A TALE OF TWO CHARGERS
BY
RAY BARKER
How often do you find a rare piece of Fielding's Crown Devon and then a similar piece turns up within a week or two? It has happened to me quite a few times and it happened again not that long ago.....and with, of all things, a bit of majolica.
The phone rang and a voice said ' I have bought your book in which you say that you have been looking for a piece of Fielding's majolica for over 20 years. Well, I've got a very rare piece for you. The voice gave his name and details of the majolica, which was a large charger with three lovely yellow roses on a maroon background with a 3D effect that I had never seen.
The voice said he would send me a picture and he would contact me again in about three weeks. I rang David Fielding who knows more than most about majolica and he exclaimed ' Well that is strange because this is the second time in a fortnight that I have been asked about a rose wall plaque.' A lady had phoned him about one which she was planning to put on eBay.
The eBay seller described the plaque, "This outstanding and extremely rare Fielding's wall plaque/charger, circa 1878 is among their very best work from this period. It measures a huge 16" in diameter and is entirely handmade. It is fully marked on the back, impressed FIELDING, pattern number 20/539 with the artist's initials OD.
In my first book, "The Crown Devon Story" published in 1991, I gave in chapter 16, page 83, extracts from the Ceramic art of Great Britain published in 1883....'Messrs S. Fielding and Company have introduced a new feature in Majolica in which they are producing a vast variety of articles of remarkable taking, pleasing and useful character.... 'The majolica colouring is judiciously used on the embossed decorations and the effect is very pleasing. One of the distinctive features of the Fieldings majolica is the masterly and effective way in which they introduce hand modelled flowers and foliage to some of their best pieces. Modelled and coloured true to nature in every minute detail and thrown in graceful negligence around the items, they become such perfect reproductions that it is difficult to divest the mind of the idea that the roses are not freshly gathered from the tree and temporarily twined around the piece for adornment'
The eBay plaque which had one yellow and two white roses, tinged with pink was bid to £280 but did not reach it's reserve. I understand that it has since been sold to a collector in the United States for a figure that delights me as owner of plaque number 2.

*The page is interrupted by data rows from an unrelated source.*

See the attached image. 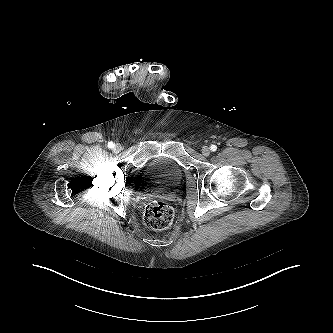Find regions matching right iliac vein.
<instances>
[{
  "mask_svg": "<svg viewBox=\"0 0 333 333\" xmlns=\"http://www.w3.org/2000/svg\"><path fill=\"white\" fill-rule=\"evenodd\" d=\"M121 145L120 144H116L115 146H114V151L115 152H119L120 150H121Z\"/></svg>",
  "mask_w": 333,
  "mask_h": 333,
  "instance_id": "right-iliac-vein-1",
  "label": "right iliac vein"
}]
</instances>
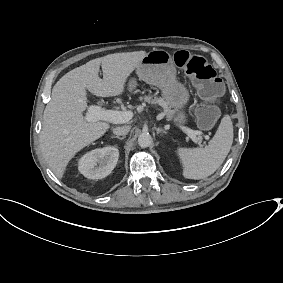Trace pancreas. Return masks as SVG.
<instances>
[{"instance_id":"1","label":"pancreas","mask_w":283,"mask_h":283,"mask_svg":"<svg viewBox=\"0 0 283 283\" xmlns=\"http://www.w3.org/2000/svg\"><path fill=\"white\" fill-rule=\"evenodd\" d=\"M144 100L150 104H154V105H160L163 109H164V114L165 115H170V110L168 109V104L163 101L162 99L159 100H152L150 96H147L144 98Z\"/></svg>"}]
</instances>
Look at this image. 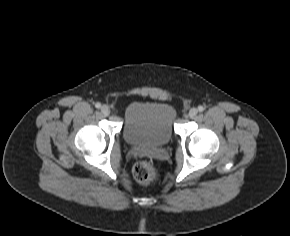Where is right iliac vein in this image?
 I'll list each match as a JSON object with an SVG mask.
<instances>
[{"mask_svg":"<svg viewBox=\"0 0 290 236\" xmlns=\"http://www.w3.org/2000/svg\"><path fill=\"white\" fill-rule=\"evenodd\" d=\"M101 112L103 115L107 116L110 114V108L107 105L101 106Z\"/></svg>","mask_w":290,"mask_h":236,"instance_id":"right-iliac-vein-1","label":"right iliac vein"}]
</instances>
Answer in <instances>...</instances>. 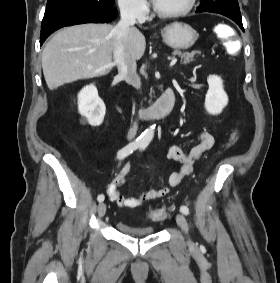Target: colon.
Segmentation results:
<instances>
[{
    "label": "colon",
    "instance_id": "5ec220e1",
    "mask_svg": "<svg viewBox=\"0 0 280 283\" xmlns=\"http://www.w3.org/2000/svg\"><path fill=\"white\" fill-rule=\"evenodd\" d=\"M216 33L217 42H225V47H228V55H241L242 46L239 42H242V37L235 36L234 25H216L214 28ZM238 135V131L229 140L227 146L231 145ZM149 217L152 221H162L167 217V209L159 208L150 212Z\"/></svg>",
    "mask_w": 280,
    "mask_h": 283
}]
</instances>
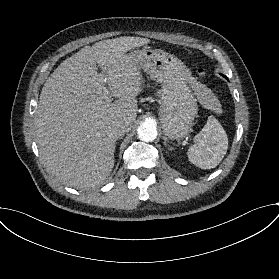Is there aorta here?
<instances>
[{
    "instance_id": "obj_1",
    "label": "aorta",
    "mask_w": 279,
    "mask_h": 279,
    "mask_svg": "<svg viewBox=\"0 0 279 279\" xmlns=\"http://www.w3.org/2000/svg\"><path fill=\"white\" fill-rule=\"evenodd\" d=\"M137 134L140 140L144 142H151L157 137V127L152 122H143L137 129Z\"/></svg>"
}]
</instances>
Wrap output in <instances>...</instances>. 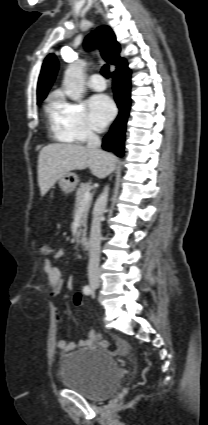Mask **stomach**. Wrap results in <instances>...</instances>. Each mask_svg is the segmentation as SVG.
I'll use <instances>...</instances> for the list:
<instances>
[{
	"instance_id": "obj_1",
	"label": "stomach",
	"mask_w": 208,
	"mask_h": 425,
	"mask_svg": "<svg viewBox=\"0 0 208 425\" xmlns=\"http://www.w3.org/2000/svg\"><path fill=\"white\" fill-rule=\"evenodd\" d=\"M78 182V176L75 173L68 172L59 179V186L65 194H69L75 190Z\"/></svg>"
}]
</instances>
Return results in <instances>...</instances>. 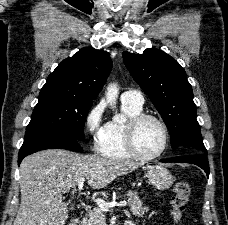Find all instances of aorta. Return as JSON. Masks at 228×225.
Returning <instances> with one entry per match:
<instances>
[{"label":"aorta","mask_w":228,"mask_h":225,"mask_svg":"<svg viewBox=\"0 0 228 225\" xmlns=\"http://www.w3.org/2000/svg\"><path fill=\"white\" fill-rule=\"evenodd\" d=\"M105 94L106 100L109 102L111 108H115L114 104H116L117 96L119 94L118 84H115V82L108 84ZM113 121L114 123H126L127 117H125V115H115Z\"/></svg>","instance_id":"aorta-1"}]
</instances>
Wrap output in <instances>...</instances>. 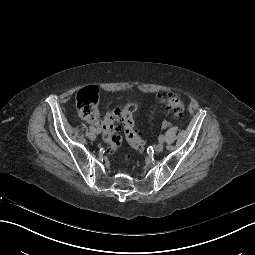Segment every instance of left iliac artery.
<instances>
[{
    "label": "left iliac artery",
    "mask_w": 255,
    "mask_h": 255,
    "mask_svg": "<svg viewBox=\"0 0 255 255\" xmlns=\"http://www.w3.org/2000/svg\"><path fill=\"white\" fill-rule=\"evenodd\" d=\"M158 140H159L160 143H163L164 142V135H162V134L159 135Z\"/></svg>",
    "instance_id": "left-iliac-artery-1"
}]
</instances>
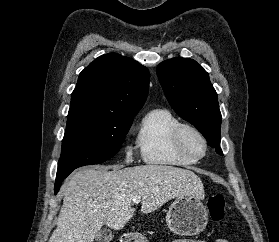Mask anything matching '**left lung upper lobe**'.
<instances>
[{"instance_id":"left-lung-upper-lobe-1","label":"left lung upper lobe","mask_w":279,"mask_h":242,"mask_svg":"<svg viewBox=\"0 0 279 242\" xmlns=\"http://www.w3.org/2000/svg\"><path fill=\"white\" fill-rule=\"evenodd\" d=\"M157 75L174 111L193 124L209 145L223 155L221 113L208 73L195 60L178 57L160 63Z\"/></svg>"}]
</instances>
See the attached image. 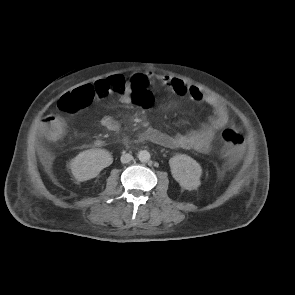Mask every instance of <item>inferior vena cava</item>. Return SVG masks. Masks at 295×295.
I'll list each match as a JSON object with an SVG mask.
<instances>
[{"mask_svg":"<svg viewBox=\"0 0 295 295\" xmlns=\"http://www.w3.org/2000/svg\"><path fill=\"white\" fill-rule=\"evenodd\" d=\"M132 159H133V156H132L131 154H128V153L123 154V155L121 156V162H122V163H128V162H130Z\"/></svg>","mask_w":295,"mask_h":295,"instance_id":"obj_1","label":"inferior vena cava"}]
</instances>
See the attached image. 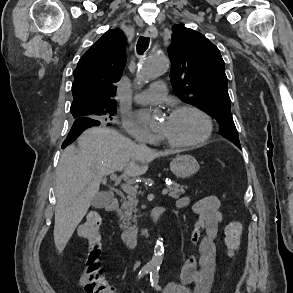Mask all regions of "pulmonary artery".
Instances as JSON below:
<instances>
[{
	"instance_id": "1",
	"label": "pulmonary artery",
	"mask_w": 293,
	"mask_h": 293,
	"mask_svg": "<svg viewBox=\"0 0 293 293\" xmlns=\"http://www.w3.org/2000/svg\"><path fill=\"white\" fill-rule=\"evenodd\" d=\"M166 97V85L162 81L151 84L150 88L135 95L138 103L155 104Z\"/></svg>"
}]
</instances>
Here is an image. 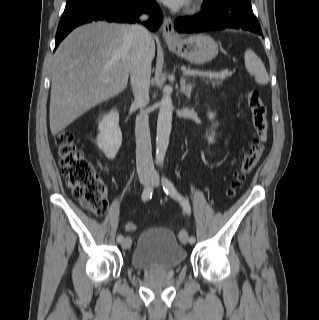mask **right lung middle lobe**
Instances as JSON below:
<instances>
[{"instance_id": "dd1d6c3e", "label": "right lung middle lobe", "mask_w": 319, "mask_h": 320, "mask_svg": "<svg viewBox=\"0 0 319 320\" xmlns=\"http://www.w3.org/2000/svg\"><path fill=\"white\" fill-rule=\"evenodd\" d=\"M88 0H67L65 10L72 9Z\"/></svg>"}]
</instances>
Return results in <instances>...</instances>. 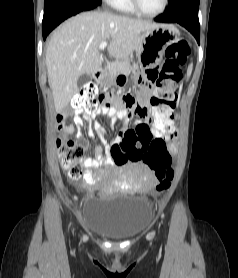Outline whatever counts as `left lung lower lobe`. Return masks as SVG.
<instances>
[{"mask_svg":"<svg viewBox=\"0 0 238 278\" xmlns=\"http://www.w3.org/2000/svg\"><path fill=\"white\" fill-rule=\"evenodd\" d=\"M200 0H169L168 9L154 20L160 23H178L189 30L200 43L198 9Z\"/></svg>","mask_w":238,"mask_h":278,"instance_id":"left-lung-lower-lobe-1","label":"left lung lower lobe"}]
</instances>
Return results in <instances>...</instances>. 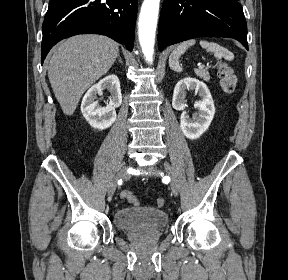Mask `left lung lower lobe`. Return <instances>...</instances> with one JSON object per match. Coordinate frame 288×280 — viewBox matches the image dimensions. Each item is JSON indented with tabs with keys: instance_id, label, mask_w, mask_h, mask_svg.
Listing matches in <instances>:
<instances>
[{
	"instance_id": "1",
	"label": "left lung lower lobe",
	"mask_w": 288,
	"mask_h": 280,
	"mask_svg": "<svg viewBox=\"0 0 288 280\" xmlns=\"http://www.w3.org/2000/svg\"><path fill=\"white\" fill-rule=\"evenodd\" d=\"M199 36L238 40L248 50L247 24L238 0H164L158 48Z\"/></svg>"
}]
</instances>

My plaque carries the same identification but with the pattern number 10/539.
Incidentally, whilst rummaging through a box of ashtrays at an antiques shop on the way to Ipswich, I came across a Bryant & May matchbox Holder cum ashtray which was marked FIELDING in small capital letters and the number 211. Along with the charger I believe that these two pieces were made in 1878 or 1879. Fieldings took over the Railway Pottery in 1878.